Chapter Thirty

“Fuck, I feel guilty. I sat here and bitched for fifteen minutes about my craptacular day at work with the Gorilla breathing down my neck. Meanwhile, you’ve spent your entire day in the middle of the Twilight Zone.”

Lily had kicked off her high-heeled shoes and was bent over her legs extended on the sofa, stretching out her hamstrings.

“I don’t know what to do. Jeff told me not to talk to the police anymore without a lawyer, but doesn’t that just make me look guilty?”

“What do I know? Everything I know about law I learned from television.”

“Well, on TV, the cops immediately suspect anyone who lawyers up. But anyone who talks always winds up digging themselves a bigger hole. It’s like you’re damned if you do, damned if you don’t.”

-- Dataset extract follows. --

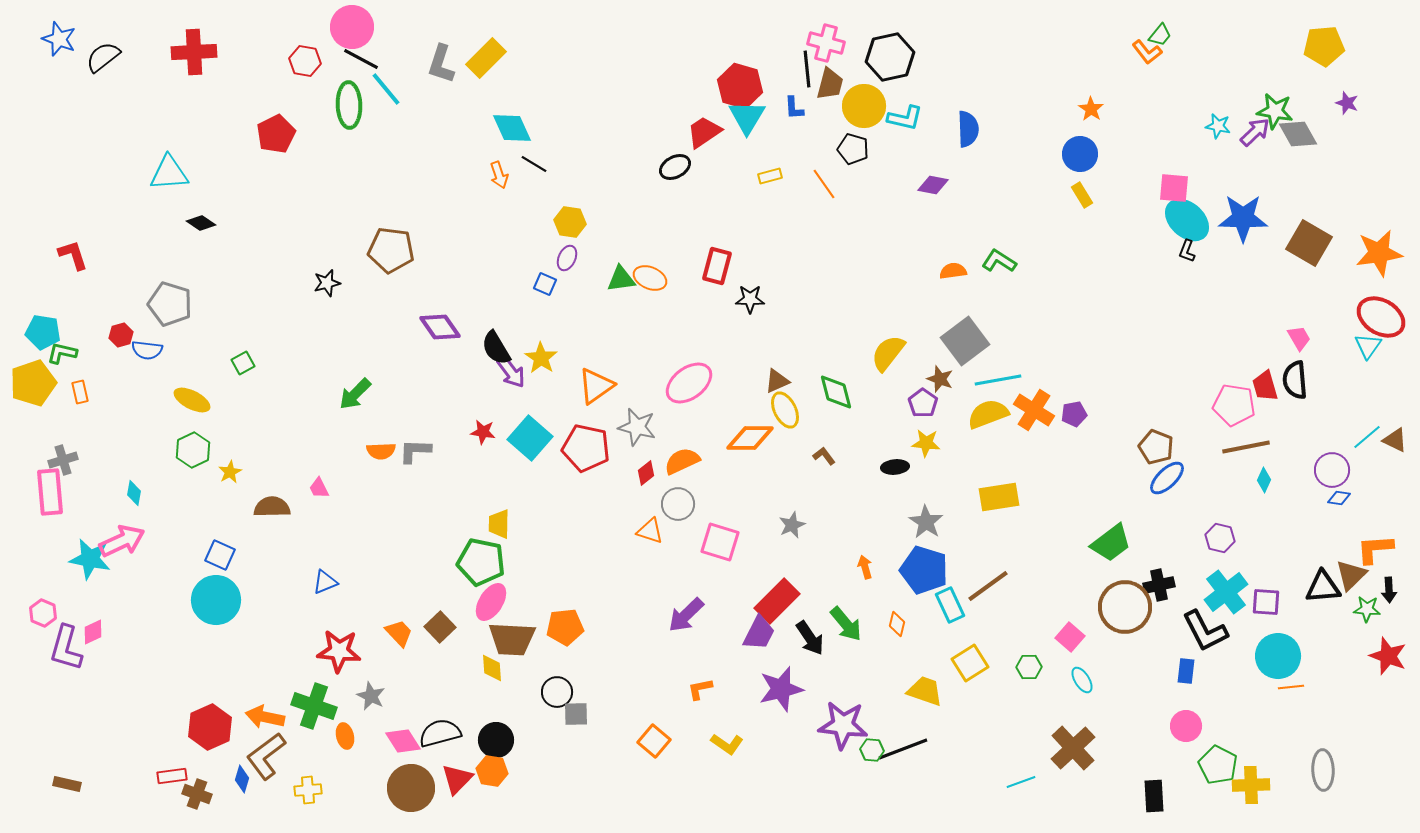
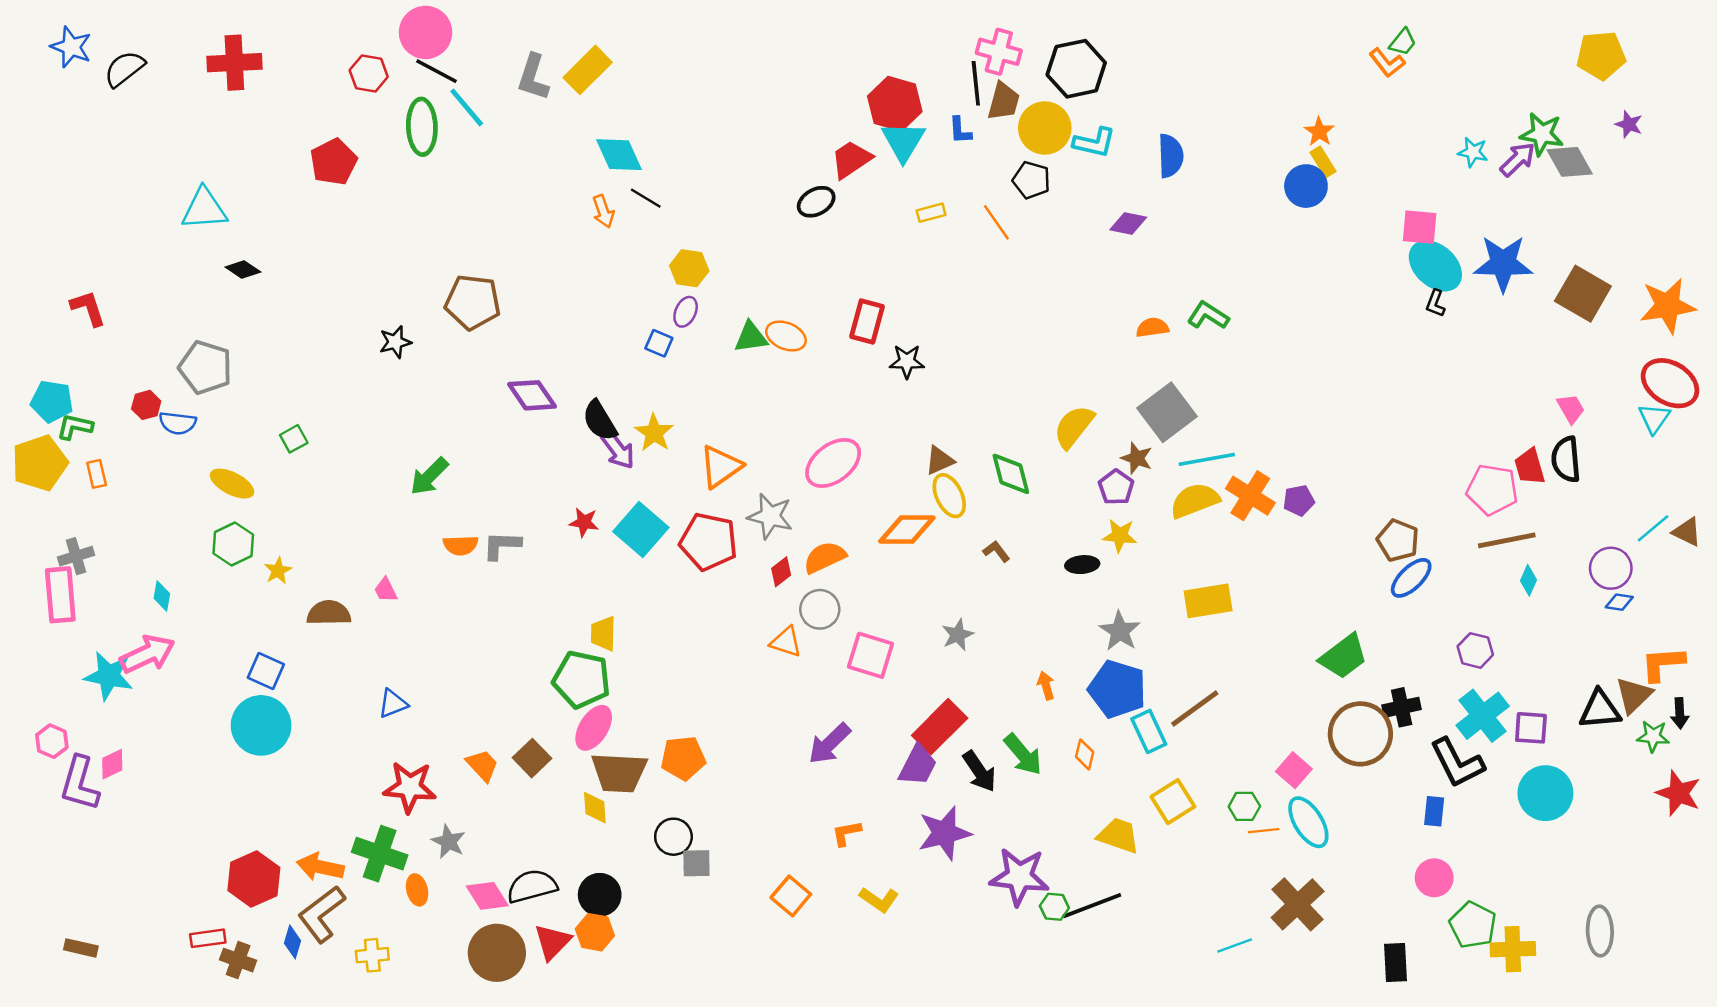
yellow rectangle: (1082, 195) -> (1323, 162), moved
cyan ellipse: (1082, 680) -> (1308, 822), size x1.6
orange line: (1291, 687) -> (1264, 831), moved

“I’m still not sure I have my head wrapped around all this. So you think the entire gallery story was a lie?”

“That’s what it looks like. The very first night I met Drew, he supposedly bought a painting for the same mystery client who was opening the gallery, but he used a fake name and never completed the sale. He told the property management company I was Drew Campbell.”

“And what’s ITH?”

“The name of the corporation my supposed boss was using to fund the gallery. Jeff said he’d try digging up some information through state records. The worst part is, I don’t think my involvement was random. Drew faked the purchase of the painting before he even spoke to me, meaning he was already looking to set up this con. Well, what are the odds he just happens to meet someone desperate for a job in the art world?”

“You think he went there specifically to find you.”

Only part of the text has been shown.